_About this task_.
Your task is to work out how many lines in the data include the word "Producer". Reply with the number alone.
(Material for the task begins)
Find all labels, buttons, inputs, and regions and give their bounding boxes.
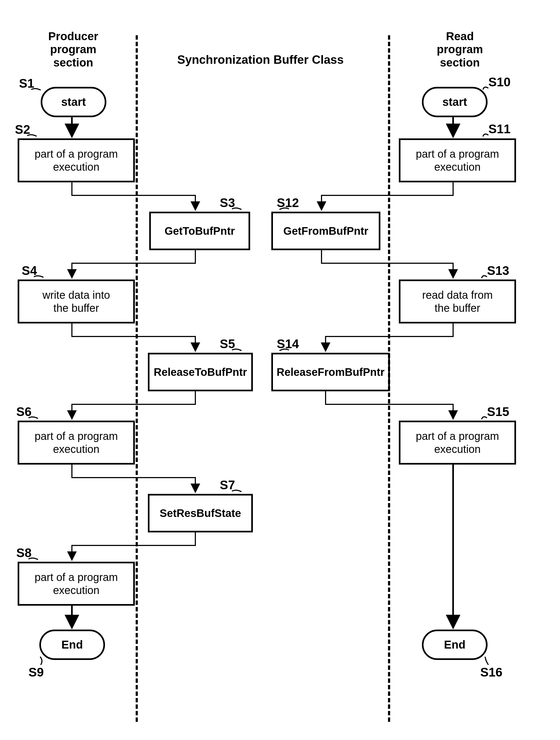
flowchart-canvas: Producer program section Synchronization… xyxy=(0,0,560,740)
process-s5: ReleaseToBufPntr xyxy=(148,353,253,391)
process-s3: GetToBufPntr xyxy=(149,212,250,250)
terminator-end-left: End xyxy=(39,630,105,660)
process-s15: part of a program execution xyxy=(399,421,516,465)
process-s4: write data into the buffer xyxy=(18,279,135,323)
label-s8: S8 xyxy=(16,545,31,560)
label-s3: S3 xyxy=(220,195,235,210)
label-s4: S4 xyxy=(22,263,37,278)
terminator-start-right: start xyxy=(422,87,487,117)
terminator-start-left: start xyxy=(41,87,106,117)
label-s15: S15 xyxy=(487,404,509,419)
label-s6: S6 xyxy=(16,404,31,419)
terminator-end-right: End xyxy=(422,630,487,660)
process-s11: part of a program execution xyxy=(399,138,516,182)
process-s2: part of a program execution xyxy=(18,138,135,182)
label-s10: S10 xyxy=(488,75,510,89)
label-s9: S9 xyxy=(28,665,44,679)
process-s7: SetResBufState xyxy=(148,494,253,532)
header-middle: Synchronization Buffer Class xyxy=(174,53,347,67)
label-s2: S2 xyxy=(15,122,30,137)
process-s13: read data from the buffer xyxy=(399,279,516,323)
header-producer: Producer program section xyxy=(35,30,111,69)
label-s7: S7 xyxy=(220,478,235,492)
label-s5: S5 xyxy=(220,337,235,351)
process-s6: part of a program execution xyxy=(18,421,135,465)
header-reader: Read program section xyxy=(422,30,498,69)
process-s12: GetFromBufPntr xyxy=(271,212,380,250)
label-s12: S12 xyxy=(277,195,299,210)
process-s8: part of a program execution xyxy=(18,562,135,606)
label-s14: S14 xyxy=(277,337,299,351)
divider-left xyxy=(136,35,138,722)
label-s16: S16 xyxy=(480,665,502,679)
label-s1: S1 xyxy=(19,76,34,91)
label-s13: S13 xyxy=(487,263,509,278)
label-s11: S11 xyxy=(488,121,510,136)
process-s14: ReleaseFromBufPntr xyxy=(271,353,390,391)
(Material for the task ends)
_Solution_.
2